Misanthropic Snobbery

I abhor comments like this:

"Obviously the public finds amusement in emotional exploitation of people," said Peter Soderling, a technical architect, who prefers The Osbournes brand of reality TV. "It's sad and shows that our society doesn't have a lot of value or depth in their own lives."

To turn that comment around - I always suspect that a broad condemnation of society's choice of entertainment accompanies deep unhappiness with one's own life. Such snobbery is usually a vain effort to make the mirror to one's own soul reflect something more satisfying.

Another interpretation is that the individual quoted thinks the masses need someone to show them how to use their freedom. Who likes that kind of patronizing offal? This form of cultural reactionaryism (yep, that's in the dictionary), available on both the Left (Quindlen) and the Right (Sunstein, perhaps?), is cheap, pernicious and revolting.

Article via Rachel Lucas.

Huh. How about that? My Sunstein rant was exactly one year ago today.

Posted by Mindles H. Dreck at December 19, 2002 10:10 AM | TrackBack | Technorati inbound links"); ?>
Comments

Sunstein doesn't exactly qualify as right, unless Trotskyism is centrist.

Posted by: Anon Coward on December 19, 2002 10:21 AM

I don't really know Sunstein's work beyond the subject linked here. Somewhere along the line I thought I heard him labeled as a conservative. Or was it the U. Chicago association?

Posted by: "Mindles H. Dreck" on December 19, 2002 10:51 AM

I wouldn't call Sunstein a communist, but he's definitely leftward. On the right try Podhoretz or Bloom.

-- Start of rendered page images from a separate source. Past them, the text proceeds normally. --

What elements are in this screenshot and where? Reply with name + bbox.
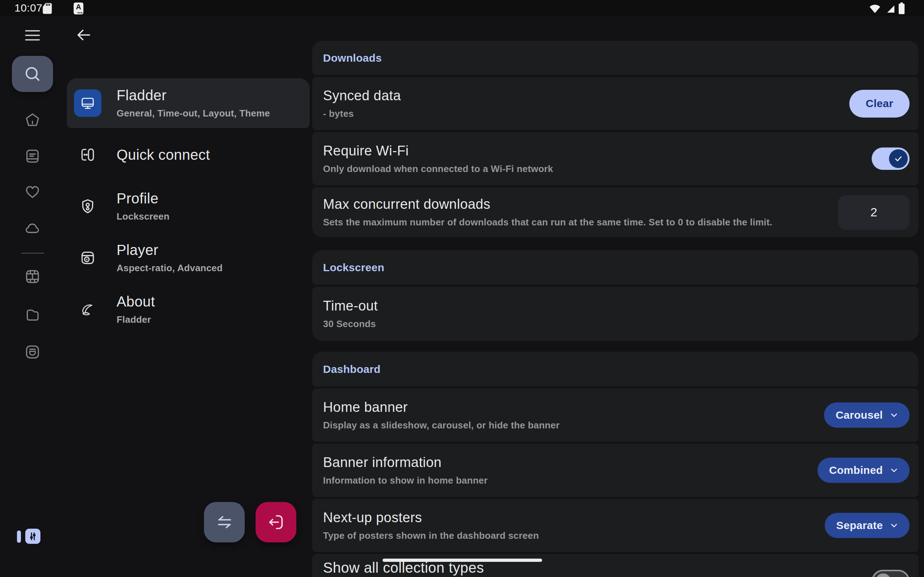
sliders-icon [27,531,38,542]
section-header-downloads: Downloads [312,41,919,75]
chevron-down-icon [888,465,900,475]
home-banner-dropdown[interactable]: Carousel [824,403,909,428]
row-subtitle: Type of posters shown in the dashboard s… [323,530,825,541]
row-require-wifi[interactable]: Require Wi-Fi Only download when connect… [312,132,919,185]
app-notification-icon: A [74,3,83,15]
wifi-icon [869,3,881,13]
search-icon [23,64,43,84]
section-header-lockscreen: Lockscreen [312,250,919,285]
row-max-concurrent-downloads[interactable]: Max concurrent downloads Sets the maximu… [312,187,919,237]
section-title: Dashboard [323,363,380,376]
row-title: Synced data [323,88,849,103]
row-subtitle: 30 Seconds [323,318,909,330]
menu-item-subtitle: General, Time-out, Layout, Theme [116,108,270,119]
fladder-app-icon [74,89,102,117]
row-subtitle: - bytes [323,108,849,119]
row-subtitle: Only download when connected to a Wi-Fi … [323,163,872,174]
menu-item-title: Profile [116,190,170,206]
sd-card-icon [42,3,53,15]
row-title: Require Wi-Fi [323,143,872,159]
menu-item-profile[interactable]: Profile Lockscreen [67,181,310,231]
menu-item-title: Player [116,242,223,258]
banner-information-dropdown[interactable]: Combined [817,458,909,483]
back-button[interactable] [75,26,92,44]
search-button[interactable] [12,56,53,92]
menu-item-fladder[interactable]: Fladder General, Time-out, Layout, Theme [67,78,310,128]
switch-server-button[interactable] [204,502,245,542]
row-subtitle: Display as a slideshow, carousel, or hid… [323,420,824,431]
gesture-navigation-handle[interactable] [383,559,542,562]
row-title: Banner information [323,455,817,470]
fladder-logo-icon [79,300,97,318]
menu-item-player[interactable]: Player Aspect-ratio, Advanced [67,233,310,283]
row-home-banner[interactable]: Home banner Display as a slideshow, caro… [312,388,919,442]
max-downloads-value-field[interactable]: 2 [838,195,909,230]
sidebar-folder-icon[interactable] [24,306,41,323]
battery-icon [898,2,905,15]
section-title: Downloads [323,52,382,64]
monitor-icon [79,95,96,111]
section-header-dashboard: Dashboard [312,351,919,387]
row-title: Max concurrent downloads [323,197,838,212]
menu-item-title: About [116,293,155,310]
menu-item-subtitle: Lockscreen [116,211,170,222]
row-banner-information[interactable]: Banner information Information to show i… [312,443,919,497]
menu-item-title: Fladder [116,87,270,103]
section-title: Lockscreen [323,261,384,274]
row-subtitle: Sets the maximum number of downloads tha… [323,217,838,228]
row-title: Time-out [323,298,909,314]
row-title: Show all collection types [323,560,872,576]
profile-shield-icon [79,197,97,215]
fladder-settings-screen: { "status_bar": { "time": "10:07", "icon… [0,0,924,577]
row-time-out[interactable]: Time-out 30 Seconds [312,287,919,341]
status-bar: 10:07 A [0,0,924,16]
clock: 10:07 [15,2,43,14]
menu-item-subtitle: Fladder [116,314,155,325]
menu-item-subtitle: Aspect-ratio, Advanced [116,263,223,274]
quick-settings-button[interactable] [25,529,40,544]
quick-connect-icon [79,146,97,164]
row-next-up-posters[interactable]: Next-up posters Type of posters shown in… [312,499,919,552]
check-icon [893,154,903,164]
player-icon [79,249,97,267]
logout-icon [266,512,286,532]
row-show-all-collection-types[interactable]: Show all collection types [312,554,919,577]
sidebar-collections-icon[interactable] [24,344,41,360]
row-subtitle: Information to show in home banner [323,475,817,486]
edge-handle [17,530,21,543]
show-all-collection-types-toggle[interactable] [872,570,909,577]
require-wifi-toggle[interactable] [872,148,909,170]
hamburger-menu-icon[interactable] [23,27,42,43]
sidebar-video-icon[interactable] [24,268,41,285]
rail-divider [21,253,44,253]
chevron-down-icon [888,520,900,531]
sidebar-cloud-icon[interactable] [24,220,41,237]
menu-item-title: Quick connect [116,147,210,163]
cellular-signal-icon [885,3,895,13]
row-synced-data[interactable]: Synced data - bytes Clear [312,77,919,130]
row-title: Next-up posters [323,510,825,525]
logout-button[interactable] [255,502,296,542]
swap-arrows-icon [215,512,234,532]
next-up-posters-dropdown[interactable]: Separate [825,513,909,538]
chevron-down-icon [888,410,900,421]
menu-item-about[interactable]: About Fladder [67,285,310,334]
sidebar-media-icon[interactable] [24,148,41,164]
row-title: Home banner [323,400,824,415]
clear-button[interactable]: Clear [849,90,909,118]
sidebar-home-icon[interactable] [24,112,41,128]
sidebar-favorites-icon[interactable] [24,184,41,200]
menu-item-quick-connect[interactable]: Quick connect [67,130,310,180]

Posted by: Jane Galt on December 19, 2002 11:04 AM

There may even be a fourth interpretation: the news vendors write about entertainment and entertainers 24/7 -- mostly the same shows, events, and people that all the other vendors are writing about 24/7. To capture eyeballs much beyond refresh time there has to be some angle, so they take the day's ore-load of mined quotes and carve out a small piece that sounds critical either of those watching or those being watched -- something that either offends or reassures (usually a bias), two personal reactions that take the reader from the detachment of data acquisition to a higher level of engagement, and more attachment to the site.

Peter Soderling (whoever he is) may himself be offended by the use of his quote -- "hey, I'm a draftsman, I watch the Osbournes if I can't get a date, so when they asked what I think of people watching the Bachelor who has 25 women *he* could date, I said 'they have shallow, pitiful, empty lives!' I don't even think the guy's ever used a CAD program -- what's he got? I was trying to be funny -- maybe that's why I can't get a date. If Ozzie said the same thing, people would laugh -- even his own kids probably would."

It's possible -- don't be TOO tough on Peter.

Posted by: C. Bennett on December 19, 2002 11:37 AM

I think Peter's comment was vague and too-sweeping -- "pseudo" in a word -- but I don't think he deserves this condemnation on the basis of this one quote.

Mindles' Quindlen-bashing is hilarious. Good work!

Posted by: JT on December 19, 2002 1:00 PM

I backspaced through a sentence in this before I posted that said "Soderling may have been misquoted".

I abhor the sentiment. Soderling himself may be OK. Incidentally,why is he quoted?

Posted by: "Mindles H. Dreck" on December 19, 2002 1:26 PM

"Society's choice of entertainment"? WHen did we get that?

Posted by: dsquared on December 20, 2002 4:16 AM

Anybody here old enough to remember the reality TV show "Queen for a Day?"